The secret to a long and healthy life may be to simply delete the genes that cause aging, a new study suggests.

Researchers from the University of Washington and the Buck Institute for Research on Aging joined together for a 10 year research project on aging, in which they discovered 238 genes that cells actually live longer without.

Their research was conducted on yeast cells, but the same technique could be applied to humans. “This study… gives us a more complete picture of what aging is,” said Dr. Brian Kennedy, the study’s lead author. "Almost half of the genes we found that affect aging are conserved in mammals. In theory, any of these factors could be therapeutic targets to extend healthspan.”

To figure out which genes affected aging, the scientists looked at 4,698 strains of yeast and simply deleted a gene in each one. In cases where the cells lived longer before they stopped dividing, the scientists knew they had found a gene that affected aging.

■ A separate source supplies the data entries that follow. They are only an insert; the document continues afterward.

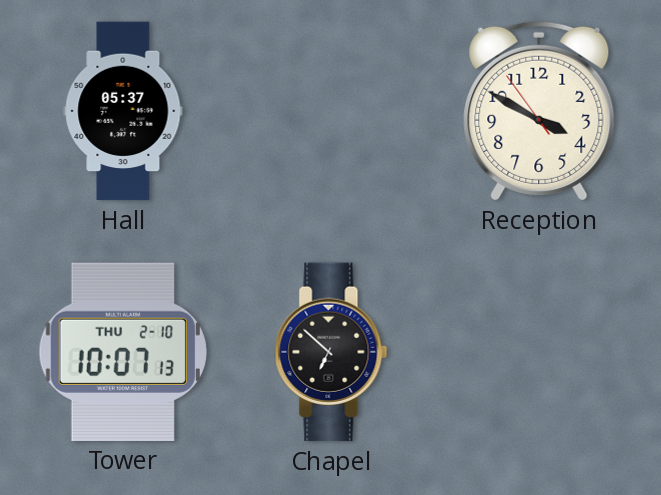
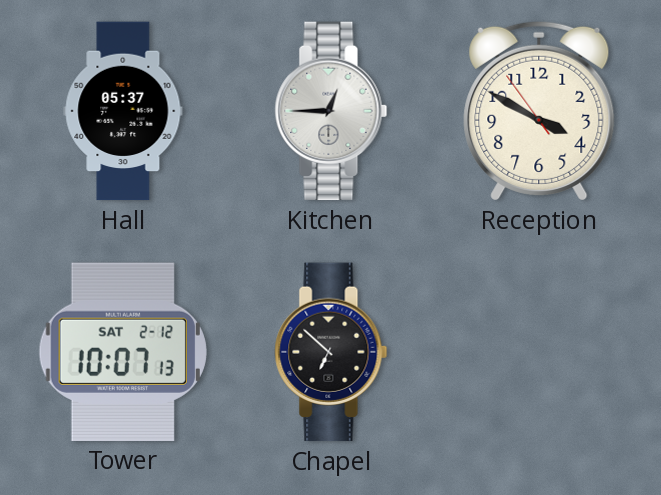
Kitchen: none -> 12:45
Tower date: THU 2-10 -> SAT 2-12
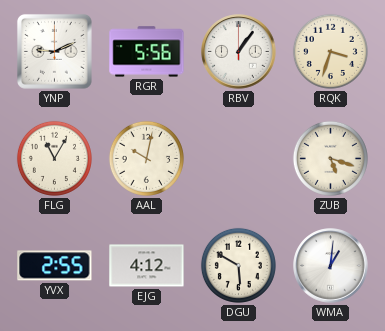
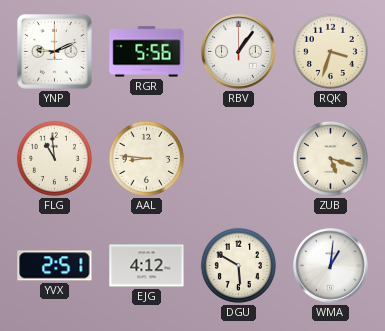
FLG: 11:05 -> 10:59
AAL: 10:02 -> 8:46
YVX: 2:55 -> 2:51
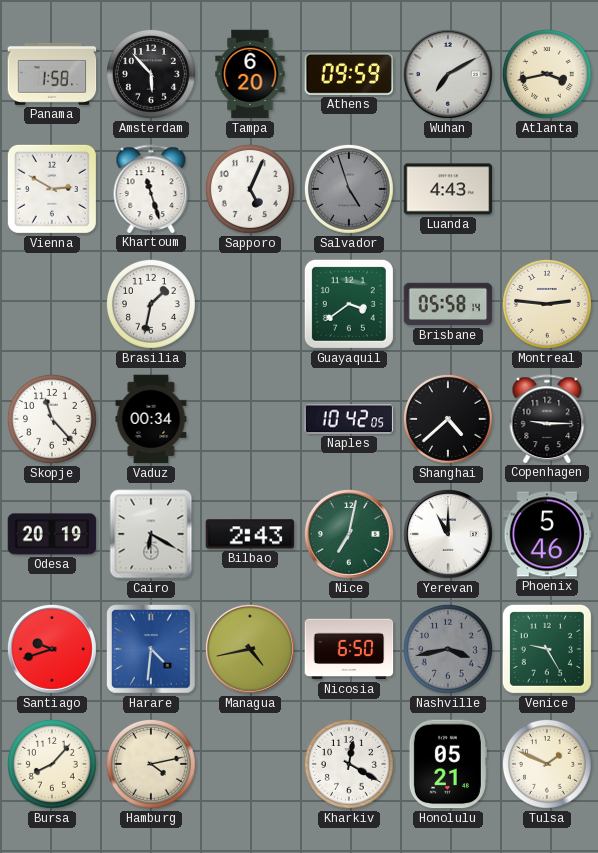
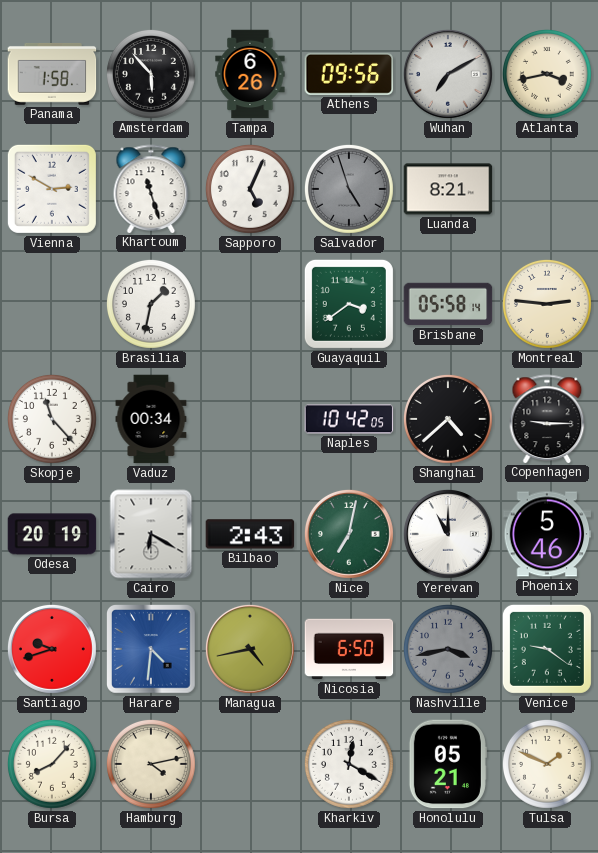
Tampa: 6:20 -> 6:26
Athens: 09:59 -> 09:56
Luanda: 4:43 -> 8:21
Venice: 9:25 -> 9:21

The most powerful result they found was deleting a gene called LOS1. With it out of the way, the cells lived 60% longer. LOS1 is linked to the genes that regulate cell growth and managing DNA damage. It has also been linked to calorie restriction and increased lifespan.

"It [the study]... sets up a framework to define the entire network that influences aging,” said Dr. Kennedy. “What we have to do now is figure out which ones [genes] are amenable to targeting.”